**THE PROBLEM**
Reproduce every record below exactly as written, leaving out any pictures.

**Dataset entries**

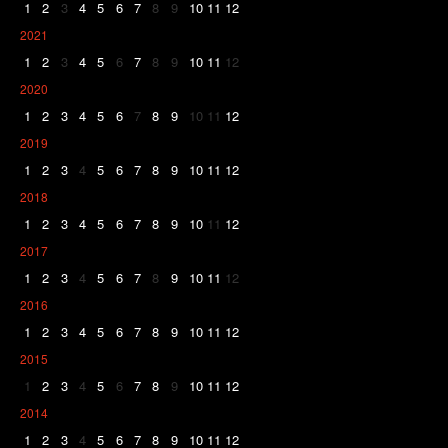
1
2
3
4
5
6
7
8
9
10
11
12
2021
1
2
3
4
5
6
7
8
9
10
11
12
2020
1
2
3
4
5
6
7
8
9
10
11
12
2019
1
2
3
4
5
6
7
8
9
10
11
12
2018
1
2
3
4
5
6
7
8
9
10
11
12
2017
1
2
3
4
5
6
7
8
9
10
11
12
2016
1
2
3
4
5
6
7
8
9
10
11
12
2015
1
2
3
4
5
6
7
8
9
10
11
12
2014
1
2
3
4
5
6
7
8
9
10
11
12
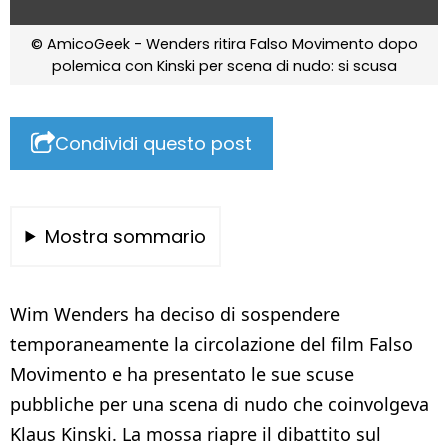
© AmicoGeek - Wenders ritira Falso Movimento dopo
polemica con Kinski per scena di nudo: si scusa
Condividi questo post
Mostra sommario
Wim Wenders ha deciso di sospendere
temporaneamente la circolazione del film Falso
Movimento e ha presentato le sue scuse
pubbliche per una scena di nudo che coinvolgeva
Klaus Kinski. La mossa riapre il dibattito sul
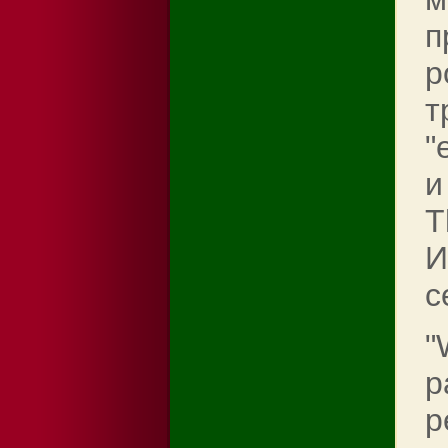
п
р
т
"
и
T
И
с
"
р
р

**THE ANSWER**
1
2
3
4
5
6
7
8
9
10
11
12
2021
1
2
3
4
5
6
7
8
9
10
11
12
2020
1
2
3
4
5
6
7
8
9
10
11
12
2019
1
2
3
4
5
6
7
8
9
10
11
12
2018
1
2
3
4
5
6
7
8
9
10
11
12
2017
1
2
3
4
5
6
7
8
9
10
11
12
2016
1
2
3
4
5
6
7
8
9
10
11
12
2015
1
2
3
4
5
6
7
8
9
10
11
12
2014
1
2
3
4
5
6
7
8
9
10
11
12
© AmicoGeek - Wenders ritira Falso Movimento dopo
polemica con Kinski per scena di nudo: si scusa
Condividi questo post
Mostra sommario
Wim Wenders ha deciso di sospendere
temporaneamente la circolazione del film Falso
Movimento e ha presentato le sue scuse
pubbliche per una scena di nudo che coinvolgeva
Klaus Kinski. La mossa riapre il dibattito sul
п
р
т
"
и
T
И
с
"
р
р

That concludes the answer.